Вечерело. Жмурик остановился, растерянно покрутил головой. Куда он идет? Где собирается укрыться от мстительного Кавказца? Новый хозяин, сменивший убитого Пузана, не проглотит нанесенной ему обиды, обязательно отомстит. Значит по горячему следу Петьки уже несутся, принюхиваясь и на ходу проверяя оружие, такие же, как он сам, убийцы.
В принципе, Жмурик не волновался — привык к постоянной угрозе смерти. Если не от руки очередного хозяина, то от его конкурентов или ментов. Жизнь научила его обходить настороженные капканы, распознавать отравленные приманки, уходить от самых ловких преследователей. Для особых волнений пока-что нет причин. И все же не мешает укрыться в одной из множества предусмотрительно созданных нор и берложек.
Петька с»ориентировался и принялся оценивать находящиеся поблизости убежища. Они почему-то казались ненадежными, приспособленными для укрытия от ментов, но не от своего брата — наемного убийцы.

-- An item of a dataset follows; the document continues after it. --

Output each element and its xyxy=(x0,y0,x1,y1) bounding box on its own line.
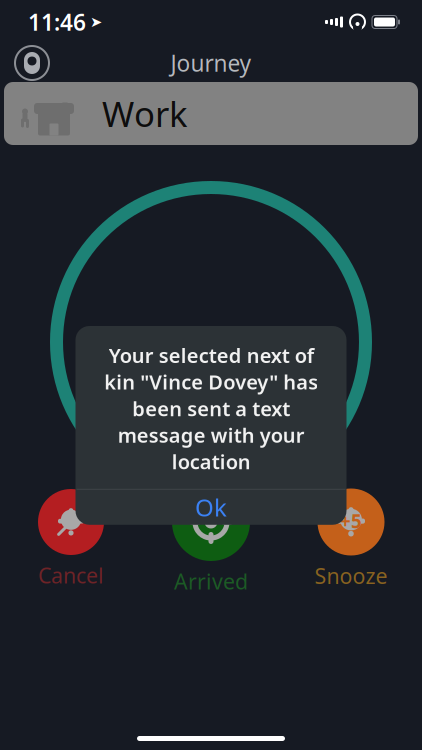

Разве — у Колдуна затаиться, переждать грозу?
И все же почему он отказался замочить Таньку и её хахаля? Влюбился в красивую телку? Петька насмешливо фыркнул. Влюбился? Уже давно сентиментальные выдумки не тревожили его зачерствелую душу, еще со школьных лет понял: бабы созданы Господом только для одного — стать подстилкой для мужиков. Вздохи, серенады, дуэли — выдумки писак.
Понадобилось стравить избыток пара — найми проститутку, проведи с ней часик либо ночку и спокойно занимайся бизнесом. До следующего стравливания.
Танька внешностью удивительно походит на покойную девку, с которой он крутил любовь в восьмом классе — вот она, единственная причина непонятной жалости киллера.
Обрадованный найденной, наконец, причиной странного своего поведения, Петька перестал копаться в душевных тонкостях и окончательно решил пожить у Колдуна. Но прежде, чем отправиться на квартиру модного у московской элиты экстрасенса, Жмурик, по обыкновению, заглянул в ближайшую церковь. Так он поступал всегда после очередной акции либо принятия важного решения.
В храме — тихо и безлюдно. Купил у старушки две свечи и поставил их: одну — во здравие самому себе, вторую — за упокой невинно убиенных страдальцев, которых он вынужден был, ради хлеба насущного, отправить на тот свет. Поколебался и к двум свечкам присоединил третюю — Танькину.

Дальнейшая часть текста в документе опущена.